Another great article from Ponder Anew, which is linked on my sideboard.
After fighting the worship wars for a generation, evangelical churches first tried something they called “blended” worship (I used to make people mad by calling it “lukewarm worship”), which wasn’t the REAL blended worship as much as it was an ad hoc order of service usually including hymn/chorus medleys. In the end, nobody was any happier, usually because the medleys were weird and the enmeshment of organ and praise band even weirder. It magnified the disunity.
Larger churches came up with a solution: two services, each with it’s own “worship style.”
It sounded great, and sure enough, there were some results. The emotional intensity simmered.
But it’s cost us in the end.
We try to have it more in heaven as it is on earth.

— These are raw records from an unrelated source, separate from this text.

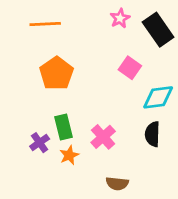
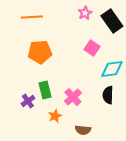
orange pentagon: (56, 73) -> (40, 52), turned 30
orange star: (69, 155) -> (55, 116), moved

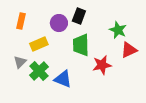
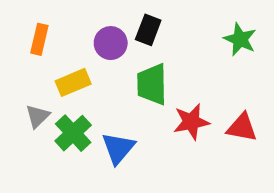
green star: (118, 30) -> (240, 39), moved
red triangle: (129, 50) -> (242, 127), moved, turned 36
blue triangle: (63, 79) -> (118, 148), turned 48

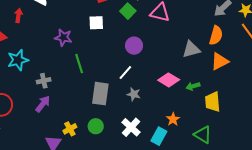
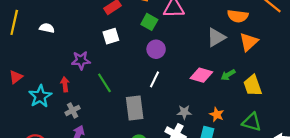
green square: (128, 11) -> (149, 22), moved
red arrow: (18, 15) -> (65, 84), moved
orange semicircle: (216, 35) -> (238, 16), turned 96
gray star: (134, 94) -> (184, 112), moved

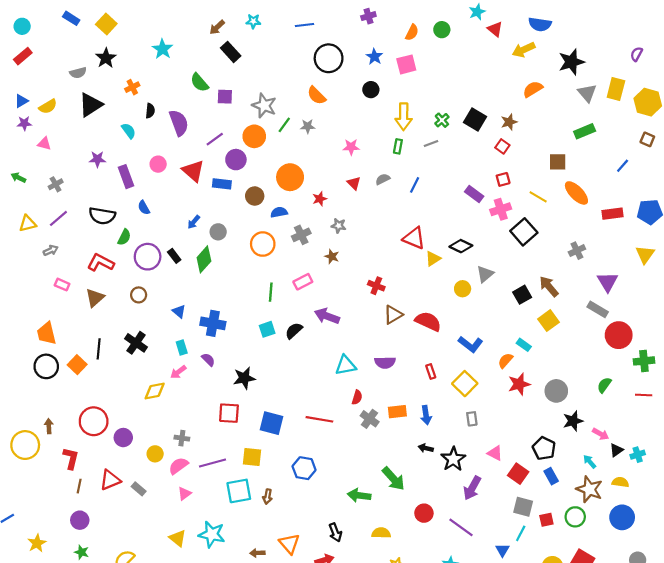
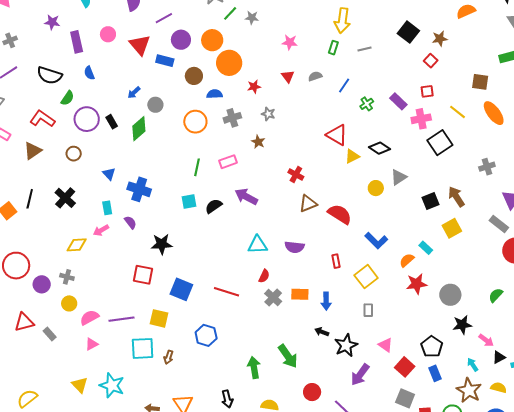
green cross: (442, 120) -> (367, 104), moved
orange circle: (254, 136) -> (212, 40), moved
gray cross: (182, 438) -> (67, 277), moved
green arrow: (359, 495) -> (254, 367), turned 65

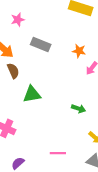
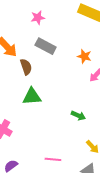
pink star: (18, 20) -> (38, 18), moved
brown semicircle: (13, 71) -> (26, 67), moved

And by doing so, we symbolically make it less on earth as it is in heaven. . . .
During my years teaching in the public school system, I worked with young children from mostly underprivileged families, and I witnessed first hand the tragedy of childhood obesity that plagues poor communities. And believe me, it is a tragedy. At first glance, it doesn’t make sense. Poverty shouldn’t lead to obesity. But think about it. If you’re hungry and immobile, what’s available on every corner, is inexpensive, and demands very little effort. Carbs. From convenience stores, gas stations, fast food restaurants. And so, carbo-loading is what’s for breakfast, lunch, and dinner. Every day.
So it is with the church’s worship. We’re building Burger Kings when we should be planting gardens and digging wells. We’re further indulging the carb-addicted, malnourished population with the same cheap fluff, instead of offering them a balanced meal of Word and Sacrament. Be hospitable, yes, but don’t dumb it down. Don’t make it easy. Trading the body and blood for donuts and coffee is robbing you blind. It might allow you to survive for a while, but it won’t empower, it won’t sustain. It won’t last.
And we wonder why the church’s muscles continue to atrophy.
No more rock concert with a self-help sermon at the end. Bring back the ancient pattern of liturgy, the corporate prayer, the sacred dialogue, the “and also with you.” No more all-request golden hour, either. Lose the media, the lights, the effects, and make room for the heights of wonder and imagination our creative God deserves from us. Use music, old and new, that is beautiful and well-constructed. Chose music that carries the beauty of the Christian story with honor and dignity, instead of the creative paucity piped into our lives everywhere else. No more splintering congregations in the name of giving everyone what they want.
After all, what they needed was there all along.